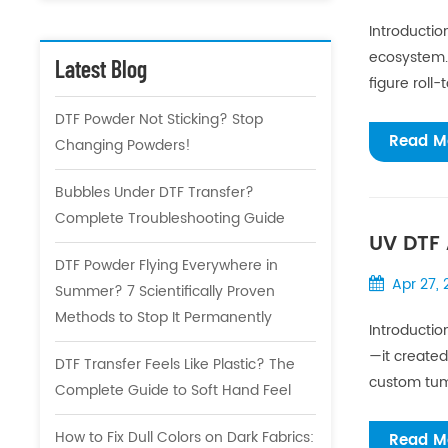
Introductio
ecosystem.F
Latest Blog
figure roll-
DTF Powder Not Sticking? Stop
Read M
Changing Powders!
Bubbles Under DTF Transfer?
Complete Troubleshooting Guide
UV DTF 
DTF Powder Flying Everywhere in
Apr 27,
Summer? 7 Scientifically Proven
Methods to Stop It Permanently
Introductio
—it created
DTF Transfer Feels Like Plastic? The
custom tumb
Complete Guide to Soft Hand Feel
How to Fix Dull Colors on Dark Fabrics:
Read M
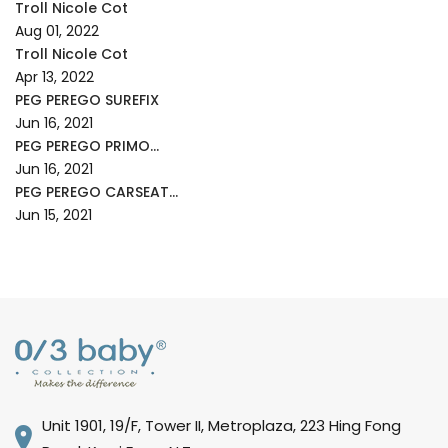
Troll Nicole Cot
Aug 01, 2022
Troll Nicole Cot
Apr 13, 2022
PEG PEREGO SUREFIX
Jun 16, 2021
PEG PEREGO PRIMO...
Jun 16, 2021
PEG PEREGO CARSEAT...
Jun 15, 2021
Unit 1901, 19/F, Tower II, Metroplaza, 223 Hing Fong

(ABOUT THIS TASK)
Repeat all of the material above exactly, leaving out pictures.

(REPLY)
Introductio
ecosystem.F
Latest Blog
figure roll-
DTF Powder Not Sticking? Stop
Read M
Changing Powders!
Bubbles Under DTF Transfer?
Complete Troubleshooting Guide
UV DTF 
DTF Powder Flying Everywhere in
Apr 27,
Summer? 7 Scientifically Proven
Methods to Stop It Permanently
Introductio
—it created
DTF Transfer Feels Like Plastic? The
custom tumb
Complete Guide to Soft Hand Feel
How to Fix Dull Colors on Dark Fabrics:
Read M
Troll Nicole Cot
Aug 01, 2022
Troll Nicole Cot
Apr 13, 2022
PEG PEREGO SUREFIX
Jun 16, 2021
PEG PEREGO PRIMO...
Jun 16, 2021
PEG PEREGO CARSEAT...
Jun 15, 2021
Unit 1901, 19/F, Tower II, Metroplaza, 223 Hing Fong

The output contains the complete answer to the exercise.